Workshop Overview
Processing RNAseq Data
Converting RNASeq data into gene counts is the first-step prior to analysis of the biological function and networks revealed through the subsequent transcription analysis. This process is outside the scope of this workshop but if you are interested Andres et al 2013 Provides an excellent overview of the processes involved.
Figure 1. Process overview
Dataset to use - Geo:GDS2565
Panopto_walk_through
Key Statistical Concepts
The workshop will use tools that exploit statistical approaches to identify differential expressed genes (DEGs) and subsequently identify the biological pathways or processes that are over represented (some time refereed to as enriched) within the DEGs. You will not need to derive the mathematical formula underpinning these concepts or deploy the algorithums from first principles since the software you will use does this for you but it is worth knowing the background. There is an excellent academic from Stanford University Name Prof Josh Starmer who runs a youtube channel called StatQuest this deal with a large range of biological stats and has some great annotations to explain them, I am going to suggest you watch two of his videos to orientate you about the key statistical concepts for this session:
False Discover Rate
Fisher’s Exact Test and Enrichment Analysis
Mining GEO database
Geo Workshop
- Search for you dataset
Go to Geo DataSets: (https://www.ncbi.nlm.nih.gov/gds/)[https://www.ncbi.nlm.nih.gov/gds/]
GEO_DataSet Search
now select
- Refine search to only show ‘DataSets’ and ‘Series’
Select < DataSets and Series > from the left hand menu.
Refine to DataSets
3A. Select procesed dataset (should be number 3 in list and have a heat map icon to the right)
Click on title < Endothelial cell response to ultrafine particles > to select DataSet
Entry Page
Take notes off all pertinent information about the experiment, including species and what microarray platform was used. In this case experiment was conducted on rats and analysed on an Affymetrix Human Genome U133 Plus 2.0 Array. Download any publication available. Also, if you are interested you could have a look at the cluster analysis on the right hand site. This will show you how the relationship of the expression profiles from each sample relative to each other. If the experiment was successful, all samples of a certain treatment should cluster together.
4A. Compare experiment samples
Click <Compare 2 sets of sample>
Choose <test e.g. One-tailed t-test (A > B)>
Choose
Click on: Step 2: Select which Samples to put in Group A and Group B
Select Groups to compare
Choose < Query Group A vs B >
You should now see a list of the following DEGS
DEG List
5A. Download DEGs
You have >100 DEGs but the page only displays the first 20. Before downloading DEGS change the items per page from 20 to 500.
Items Per Page
Select < Download profile data >
and you will be prompted to save the profiling of the DEGs displayed as default file name <profile_data.txt>
Save to appropriate location. If needed Select Page 2…. of the DEGS and repeat the download process.
Repeat this process for <test e.g. One-tailed t-test (B > A) significance level 0.001 >_
6A. Open and Merge DEG lists in Excel
The DEG lists show the gene list with there relative expression level (normalised) and annotation for the genes involved (annotation shown in columns BG ->). For Our next steps we will use the Gene symbol that is in Column BH.
3B. Select un-processed series (should be number 2 - it will have icon < Analyze with GEO2R > at the end of the entry)
Click on < Analyze with GEO2R >
Now Define groups by click clicking the < Define Group pull > down and create groups ‘control’ and ‘Treatment’ (enter group name and press enter).
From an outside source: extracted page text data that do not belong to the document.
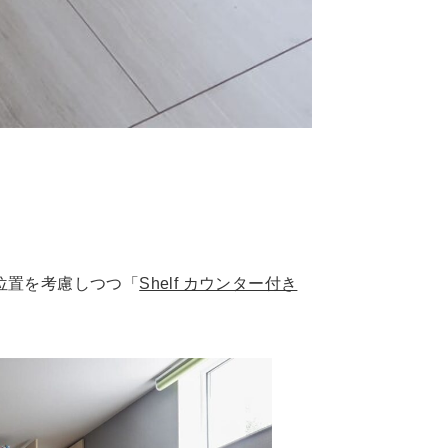
位置を考慮しつつ「
Shelf カウンター付き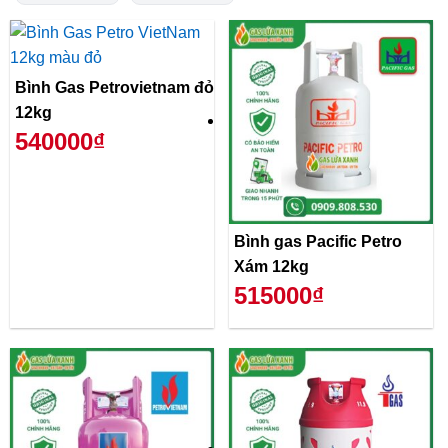
Bình Gas Petrovietnam đỏ
12kg
540000₫
Bình gas Pacific Petro
Xám 12kg
515000₫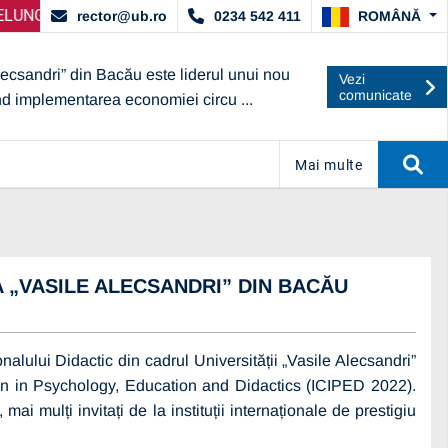
AT DE ARACIS
 SELECȚIE PARTENERI – OPERATORI ECONOMICI
ANUNȚ IMPORTANT:
UBc A OBȚINUT CALIF
ANUNȚ 
ROMÂNĂ
rector@ub.ro
0234 542 411
lecsandri” din Bacău este liderul unui nou
Vezi
comunicate
nd implementarea economiei circu ...
Mai multe
 „VASILE ALECSANDRI” DIN BACĂU
lului Didactic din cadrul Universității „Vasile Alecsandri”
on in Psychology, Education and Didactics (ICIPED 2022).
mai mulți invitați de la instituții internaționale de prestigiu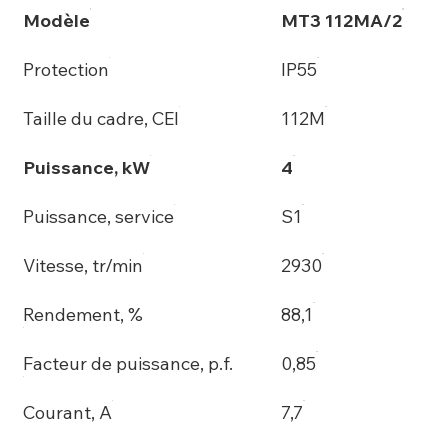
Modèle
MT3 112MA/2
Protection
IP55
Taille du cadre, CEI
112M
Puissance, kW
4
Puissance, service
S1
Vitesse, tr/min
2930
Rendement, %
88,1
Facteur de puissance, p.f.
0,85
Courant, A
7,7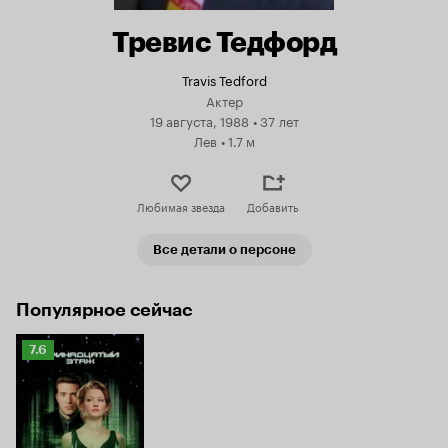
Тревис Тедфорд
Travis Tedford
Актер
19 августа, 1988
•
37 лет
Лев
•
1.7 м
Любимая звезда
Добавить
Все детали о персоне
Популярное сейчас
Рейтинг
7.6
Кинопоиска
7.6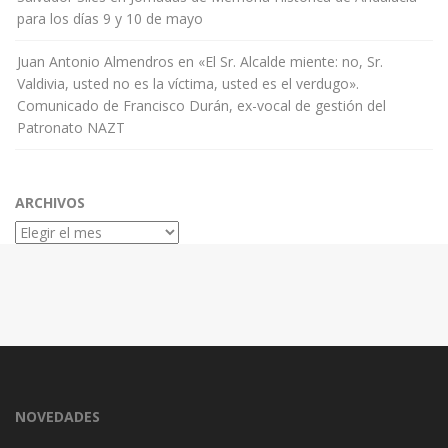
para los días 9 y 10 de mayo
Juan Antonio Almendros
en
«El Sr. Alcalde miente: no, Sr.
Valdivia, usted no es la víctima, usted es el verdugo».
Comunicado de Francisco Durán, ex-vocal de gestión del
Patronato NAZT
ARCHIVOS
Archivos
NOVEDADES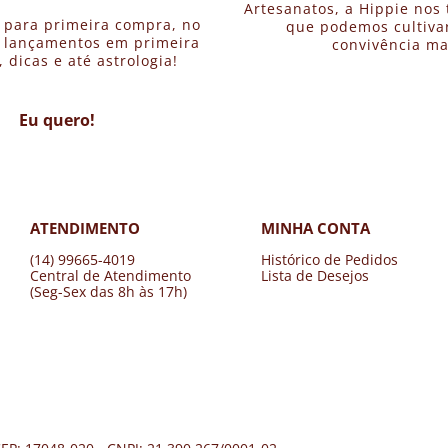
Artesanatos, a Hippie nos 
 para primeira compra, no
que podemos cultivar
, lançamentos em primeira
convivência ma
dicas e até astrologia!
Eu quero!
ATENDIMENTO
MINHA CONTA
(14) 99665-4019
Histórico de Pedidos
Central de Atendimento
Lista de Desejos
(Seg-Sex das 8h às 17h)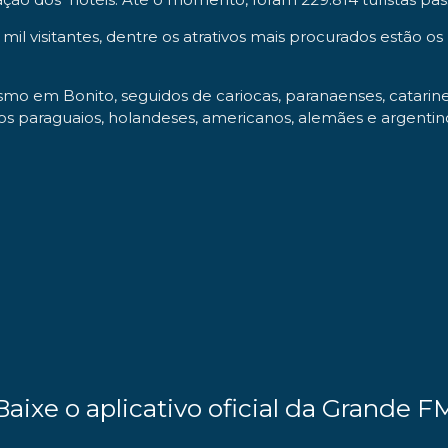
mil visitantes, dentre os atrativos mais procurados estão 
ismo em Bonito, seguidos de cariocas, paranaenses, catarinen
s paraguaios, holandeses, americanos, alemães e argentin
Baixe o aplicativo oficial da Grande F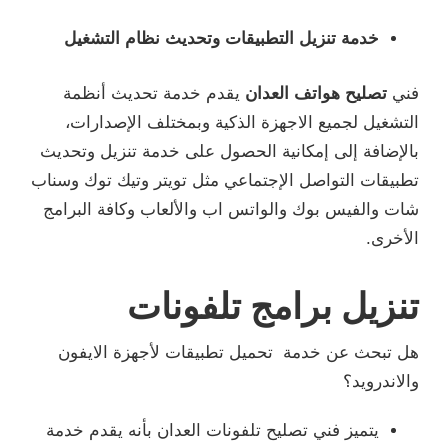
خدمة تنزيل التطبيقات وتحديث نظام التشغيل
فني
تصليح هواتف العدان
يقدم خدمة تحديث أنظمة
التشغيل لجميع الاجهزة الذكية وبمختلف الإصدارات،
بالإضافة إلى إمكانية الحصول على خدمة تنزيل وتحديث
تطبيقات التواصل الإجتماعي مثل تويتر وتيك توك وسناب
شات والفيس بوك والواتس اب والألعاب وكافة البرامج
الأخرى.
تنزيل برامج تلفونات
هل تبحث عن خدمة تحميل تطبيقات لأجهزة الايفون
والاندرويد؟
يتميز فني تصليح تلفونات العدان بأنه يقدم خدمة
Click on each sample in list and associated it with one of your group (you can hold ctrl down to select multiple entry before associating them with the group).
Select Groups to compare
4B. Customise the Option and Analyse
Select < Options > and customise as shown below:
Geo2R Options
Select < reanalyze >
Will will now see a Processing icon - this may take a minute or two.
5B. DEGs
You will now see a table and a series of Visualisations - review the visualisation taking note of what each are showing you.
Geo2R results
Venn diagram showing GSE4567: Limma, Padj<0.05 - 704 genes - this is the set we will use
Click on < Explore and download, control vs treatment and Download Significant genes >
This will give you a Tsv you can open in excel
6B DEG TSV
Open the DEG TSV - you will have ID (Affymetrix), Gene Symbol, Description and Log2(fold Change) and Adjusted p-value. The Gene.symbol can have multiple symonyms for each gene - this can bias future analsyis. Copy/paste gene symbol column to rught hand column (so no other data is on right), and use < Data > Text to Columns > Delimited > Other > ‘/’ > Finish >_ to push secondary symbols into other columns.